If the other guy looks like this You may be disrespecting your boyfriend.
‹(•¿•)›

Dr_Lawrence's avatar

‹(•¿•)› @SeventhSense That is pretty nice ascii art

@airowdee
You need to set reasonable limits for your own conduct.
If he still is unable to cope with your sociability, then the relationship is in trouble!

Tenpinmaster's avatar

Any flirting with the intention of changing the nature of the relationship. Also misleading someone into thinking that you are interested in them in a romantic fashion. It depends on the person that you are “flirting” with. Some people know that you are just being nice, and others think you are trying to make advances so you have to know your limits with each person.

ucme's avatar

I look at it like this. It’s okay to window shop as long as you don’t buy.

simplicity's avatar

@faye But if it is making her happy why would her boyfriend chose to try and stop her doing it?

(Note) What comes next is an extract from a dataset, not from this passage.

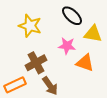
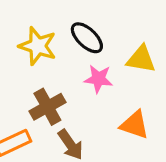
black ellipse: (72, 16) -> (87, 38), moved
orange triangle: (85, 63) -> (135, 125), moved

If he isn’t happy with your conduct and you don’t recognise the problem, or have no willingness to change, it then yes the relationship is in trouble. Although I don’t really see why you should have to change your behaviour anyway and the thought that it seems you would have to stop talking to other men altogether to make him happy seems rather worrying to me.

TBH I love my partner getting attention from men. She is desirable, why shouldn’t she? And I love and am very happy that she chooses to be with me. As long as I can count on her complete honesty I have no issues with anything she does. But I would certainly never force her into flirting with people just to make me happy :)

Secondhandserenadesarah's avatar

It depends. Do u love your partner? I have often flirted with other guys just by starting to text them frequently, then we progressed to talking on the phone… Till 3 am. Eventually I snuck our to go to his house where we got carried away. I’m not saying u can’t talk to other guys but be off the phone by 9 cuz it just goes down hill after 9.

syzygy2600's avatar

I doubt friendly conversation is what hes concerned with. There is no clear definition of flirting, everyone has to set their own standards to whats flirty and whats friendly. In my view it would depend a lot on who the guy you’re flirting with is – is it an old friend, or just some random stranger? Or worst of all, a guy he doesn’t like or get along with?